Return every line of the records that includes the string "Sunday".
....
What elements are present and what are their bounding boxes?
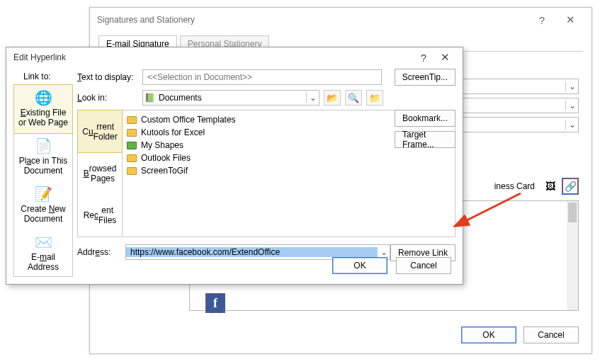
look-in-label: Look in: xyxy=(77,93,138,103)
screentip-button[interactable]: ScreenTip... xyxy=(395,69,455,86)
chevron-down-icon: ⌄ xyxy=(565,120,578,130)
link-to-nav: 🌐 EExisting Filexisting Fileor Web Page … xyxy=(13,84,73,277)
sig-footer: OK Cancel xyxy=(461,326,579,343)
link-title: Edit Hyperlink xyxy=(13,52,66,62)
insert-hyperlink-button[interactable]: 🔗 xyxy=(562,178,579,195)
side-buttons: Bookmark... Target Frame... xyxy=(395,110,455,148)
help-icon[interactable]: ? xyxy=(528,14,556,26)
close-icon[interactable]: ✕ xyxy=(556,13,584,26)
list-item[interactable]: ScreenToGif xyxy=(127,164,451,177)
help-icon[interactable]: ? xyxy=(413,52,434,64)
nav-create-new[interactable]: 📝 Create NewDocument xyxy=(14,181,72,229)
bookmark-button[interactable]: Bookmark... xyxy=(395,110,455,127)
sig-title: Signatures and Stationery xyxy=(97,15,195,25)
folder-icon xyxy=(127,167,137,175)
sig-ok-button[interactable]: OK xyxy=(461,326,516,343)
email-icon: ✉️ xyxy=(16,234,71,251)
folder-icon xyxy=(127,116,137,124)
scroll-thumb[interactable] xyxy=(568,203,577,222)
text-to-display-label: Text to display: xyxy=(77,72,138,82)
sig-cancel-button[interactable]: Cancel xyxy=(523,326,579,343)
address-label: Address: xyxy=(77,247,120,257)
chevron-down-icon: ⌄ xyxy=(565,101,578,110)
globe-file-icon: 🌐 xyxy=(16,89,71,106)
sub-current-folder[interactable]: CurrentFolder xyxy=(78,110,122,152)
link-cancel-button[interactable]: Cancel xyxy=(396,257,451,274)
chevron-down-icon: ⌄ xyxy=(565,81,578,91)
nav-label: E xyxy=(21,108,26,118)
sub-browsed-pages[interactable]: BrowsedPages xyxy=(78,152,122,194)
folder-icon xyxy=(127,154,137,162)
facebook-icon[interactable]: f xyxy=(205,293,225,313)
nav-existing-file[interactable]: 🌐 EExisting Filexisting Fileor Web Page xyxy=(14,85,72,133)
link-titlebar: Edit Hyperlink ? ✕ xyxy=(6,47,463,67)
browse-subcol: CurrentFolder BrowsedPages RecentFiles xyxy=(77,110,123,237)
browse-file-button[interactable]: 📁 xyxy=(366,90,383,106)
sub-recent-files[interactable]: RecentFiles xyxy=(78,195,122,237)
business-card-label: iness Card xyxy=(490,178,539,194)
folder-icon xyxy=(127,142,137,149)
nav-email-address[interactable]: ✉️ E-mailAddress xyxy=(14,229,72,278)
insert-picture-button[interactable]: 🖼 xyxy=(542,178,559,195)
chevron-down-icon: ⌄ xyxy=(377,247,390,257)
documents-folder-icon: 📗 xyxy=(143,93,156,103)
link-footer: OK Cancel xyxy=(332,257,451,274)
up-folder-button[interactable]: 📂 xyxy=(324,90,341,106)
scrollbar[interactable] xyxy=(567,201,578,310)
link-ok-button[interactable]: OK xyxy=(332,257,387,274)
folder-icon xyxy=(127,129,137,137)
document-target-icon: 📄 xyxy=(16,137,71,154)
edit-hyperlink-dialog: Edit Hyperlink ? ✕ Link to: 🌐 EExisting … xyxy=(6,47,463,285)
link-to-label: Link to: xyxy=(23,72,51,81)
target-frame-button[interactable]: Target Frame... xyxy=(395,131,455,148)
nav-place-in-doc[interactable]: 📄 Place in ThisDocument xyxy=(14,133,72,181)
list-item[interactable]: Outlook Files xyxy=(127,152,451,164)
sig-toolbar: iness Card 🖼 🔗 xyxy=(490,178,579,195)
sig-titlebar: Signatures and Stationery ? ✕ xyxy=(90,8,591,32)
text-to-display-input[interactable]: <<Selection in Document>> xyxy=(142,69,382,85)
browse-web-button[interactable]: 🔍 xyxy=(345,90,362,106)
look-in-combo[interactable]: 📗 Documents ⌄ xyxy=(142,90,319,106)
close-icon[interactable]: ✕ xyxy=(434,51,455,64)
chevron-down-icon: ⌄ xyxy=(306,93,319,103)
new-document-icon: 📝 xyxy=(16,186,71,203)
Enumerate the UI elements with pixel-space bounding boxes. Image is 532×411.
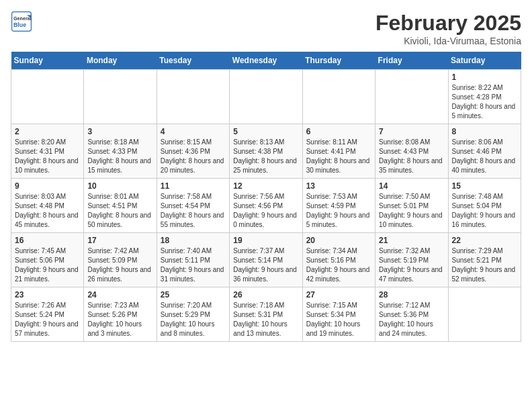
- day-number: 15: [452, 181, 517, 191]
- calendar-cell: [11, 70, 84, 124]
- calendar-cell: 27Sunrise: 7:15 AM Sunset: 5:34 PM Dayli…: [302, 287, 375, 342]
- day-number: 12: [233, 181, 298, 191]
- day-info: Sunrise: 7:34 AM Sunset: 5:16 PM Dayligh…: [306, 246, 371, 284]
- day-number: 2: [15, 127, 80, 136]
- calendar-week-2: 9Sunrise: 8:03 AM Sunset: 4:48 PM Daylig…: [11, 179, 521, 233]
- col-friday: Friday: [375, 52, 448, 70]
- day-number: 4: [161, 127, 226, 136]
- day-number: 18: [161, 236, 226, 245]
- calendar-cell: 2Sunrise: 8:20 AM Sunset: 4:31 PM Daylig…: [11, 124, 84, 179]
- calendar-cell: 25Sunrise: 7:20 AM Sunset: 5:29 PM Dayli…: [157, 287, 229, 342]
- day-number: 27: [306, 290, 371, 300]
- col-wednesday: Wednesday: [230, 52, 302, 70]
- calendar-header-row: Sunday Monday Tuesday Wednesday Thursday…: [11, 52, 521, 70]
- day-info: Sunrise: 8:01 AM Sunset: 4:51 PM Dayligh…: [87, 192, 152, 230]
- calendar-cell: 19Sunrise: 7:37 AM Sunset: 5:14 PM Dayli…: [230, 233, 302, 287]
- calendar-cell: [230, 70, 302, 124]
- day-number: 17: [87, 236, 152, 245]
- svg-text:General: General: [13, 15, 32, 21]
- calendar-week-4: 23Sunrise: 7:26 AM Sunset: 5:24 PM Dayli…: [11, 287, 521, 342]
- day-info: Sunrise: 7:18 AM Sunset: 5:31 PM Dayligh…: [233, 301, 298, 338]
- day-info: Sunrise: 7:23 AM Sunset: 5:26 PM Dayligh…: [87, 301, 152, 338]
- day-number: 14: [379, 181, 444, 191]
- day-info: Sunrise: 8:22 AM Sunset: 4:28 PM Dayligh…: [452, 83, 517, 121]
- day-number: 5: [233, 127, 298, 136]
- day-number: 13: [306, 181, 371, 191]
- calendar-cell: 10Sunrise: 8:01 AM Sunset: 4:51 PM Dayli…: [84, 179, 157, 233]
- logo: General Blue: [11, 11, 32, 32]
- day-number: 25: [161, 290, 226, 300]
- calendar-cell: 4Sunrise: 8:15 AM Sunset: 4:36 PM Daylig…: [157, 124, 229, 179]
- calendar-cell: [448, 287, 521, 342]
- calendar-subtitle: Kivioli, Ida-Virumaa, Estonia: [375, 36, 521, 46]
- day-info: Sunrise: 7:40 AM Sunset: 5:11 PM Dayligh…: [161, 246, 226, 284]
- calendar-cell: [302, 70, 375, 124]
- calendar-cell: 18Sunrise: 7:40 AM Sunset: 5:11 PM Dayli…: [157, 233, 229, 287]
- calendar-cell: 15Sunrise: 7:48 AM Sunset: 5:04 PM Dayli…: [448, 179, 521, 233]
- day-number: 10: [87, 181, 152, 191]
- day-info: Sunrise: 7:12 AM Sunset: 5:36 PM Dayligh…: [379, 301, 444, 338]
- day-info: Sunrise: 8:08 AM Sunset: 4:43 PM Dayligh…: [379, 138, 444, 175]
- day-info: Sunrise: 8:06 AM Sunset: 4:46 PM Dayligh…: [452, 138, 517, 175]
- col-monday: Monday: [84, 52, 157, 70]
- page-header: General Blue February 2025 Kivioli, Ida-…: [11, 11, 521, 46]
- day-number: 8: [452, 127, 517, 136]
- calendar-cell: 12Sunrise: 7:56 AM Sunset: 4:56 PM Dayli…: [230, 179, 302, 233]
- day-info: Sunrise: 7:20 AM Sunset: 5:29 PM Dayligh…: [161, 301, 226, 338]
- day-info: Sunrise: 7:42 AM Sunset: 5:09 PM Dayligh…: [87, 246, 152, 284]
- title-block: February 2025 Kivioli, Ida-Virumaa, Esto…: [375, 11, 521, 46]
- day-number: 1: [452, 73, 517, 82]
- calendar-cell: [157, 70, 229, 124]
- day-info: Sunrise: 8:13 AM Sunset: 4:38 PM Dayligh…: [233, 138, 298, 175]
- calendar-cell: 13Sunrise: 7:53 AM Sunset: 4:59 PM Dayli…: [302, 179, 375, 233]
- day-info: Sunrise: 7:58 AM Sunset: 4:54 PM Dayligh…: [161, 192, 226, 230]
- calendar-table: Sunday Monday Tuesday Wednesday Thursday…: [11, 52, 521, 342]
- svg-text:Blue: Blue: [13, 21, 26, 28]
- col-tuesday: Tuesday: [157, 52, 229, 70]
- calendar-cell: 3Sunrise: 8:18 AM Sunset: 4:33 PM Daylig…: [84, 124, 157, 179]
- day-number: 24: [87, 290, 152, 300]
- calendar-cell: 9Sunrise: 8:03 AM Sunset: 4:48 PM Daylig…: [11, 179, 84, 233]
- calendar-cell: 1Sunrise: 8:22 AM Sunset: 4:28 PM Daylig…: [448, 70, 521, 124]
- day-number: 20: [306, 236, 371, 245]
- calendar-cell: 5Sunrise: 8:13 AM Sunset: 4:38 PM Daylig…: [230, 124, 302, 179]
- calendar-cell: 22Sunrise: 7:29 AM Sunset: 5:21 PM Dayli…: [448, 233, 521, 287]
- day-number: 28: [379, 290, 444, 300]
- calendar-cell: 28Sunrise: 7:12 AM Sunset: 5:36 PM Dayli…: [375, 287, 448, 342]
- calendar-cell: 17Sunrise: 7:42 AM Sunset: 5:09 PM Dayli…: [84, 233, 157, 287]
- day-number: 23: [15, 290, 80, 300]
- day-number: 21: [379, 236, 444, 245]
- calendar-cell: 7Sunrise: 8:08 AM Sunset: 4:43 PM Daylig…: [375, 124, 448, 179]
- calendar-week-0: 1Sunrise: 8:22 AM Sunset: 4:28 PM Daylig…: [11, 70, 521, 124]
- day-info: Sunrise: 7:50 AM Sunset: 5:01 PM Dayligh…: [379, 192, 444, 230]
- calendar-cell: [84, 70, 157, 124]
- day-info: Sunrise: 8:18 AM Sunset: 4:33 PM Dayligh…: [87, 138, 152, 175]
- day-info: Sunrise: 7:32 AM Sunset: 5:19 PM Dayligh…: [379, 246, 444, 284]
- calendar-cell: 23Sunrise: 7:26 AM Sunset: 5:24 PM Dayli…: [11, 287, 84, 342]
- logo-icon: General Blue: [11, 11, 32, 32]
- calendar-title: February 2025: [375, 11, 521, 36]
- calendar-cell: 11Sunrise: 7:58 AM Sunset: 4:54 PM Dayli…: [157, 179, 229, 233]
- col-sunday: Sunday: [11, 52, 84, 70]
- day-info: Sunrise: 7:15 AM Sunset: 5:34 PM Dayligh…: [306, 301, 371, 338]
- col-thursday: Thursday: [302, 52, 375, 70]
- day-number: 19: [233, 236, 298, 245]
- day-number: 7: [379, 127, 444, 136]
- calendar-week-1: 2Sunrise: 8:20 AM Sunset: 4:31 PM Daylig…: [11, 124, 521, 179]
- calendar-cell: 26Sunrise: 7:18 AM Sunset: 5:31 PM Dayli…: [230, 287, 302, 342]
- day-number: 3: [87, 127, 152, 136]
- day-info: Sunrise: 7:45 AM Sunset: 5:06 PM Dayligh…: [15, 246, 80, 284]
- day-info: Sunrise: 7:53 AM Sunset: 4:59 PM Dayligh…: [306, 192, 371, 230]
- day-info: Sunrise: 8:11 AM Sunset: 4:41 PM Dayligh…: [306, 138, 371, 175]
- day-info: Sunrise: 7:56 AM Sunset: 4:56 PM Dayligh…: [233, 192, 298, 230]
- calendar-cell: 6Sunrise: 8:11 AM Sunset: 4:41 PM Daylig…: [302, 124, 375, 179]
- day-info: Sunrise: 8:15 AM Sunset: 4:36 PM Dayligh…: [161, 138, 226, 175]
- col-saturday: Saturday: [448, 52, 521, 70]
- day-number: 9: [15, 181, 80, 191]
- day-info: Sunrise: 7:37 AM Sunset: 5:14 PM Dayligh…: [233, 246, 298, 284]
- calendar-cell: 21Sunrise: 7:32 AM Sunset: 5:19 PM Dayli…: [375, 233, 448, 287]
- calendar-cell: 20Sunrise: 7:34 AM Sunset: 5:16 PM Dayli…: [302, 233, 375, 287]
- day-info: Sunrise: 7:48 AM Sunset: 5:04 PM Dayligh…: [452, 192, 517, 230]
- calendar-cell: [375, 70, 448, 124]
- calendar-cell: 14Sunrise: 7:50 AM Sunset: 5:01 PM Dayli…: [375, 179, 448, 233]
....
THE COMPLETED TASK =>
- calendar-header-row: Sunday Monday Tuesday Wednesday Thursday…: [11, 52, 521, 70]
- calendar-table: Sunday Monday Tuesday Wednesday Thursday…: [11, 52, 521, 342]
- col-sunday: Sunday: [11, 52, 84, 70]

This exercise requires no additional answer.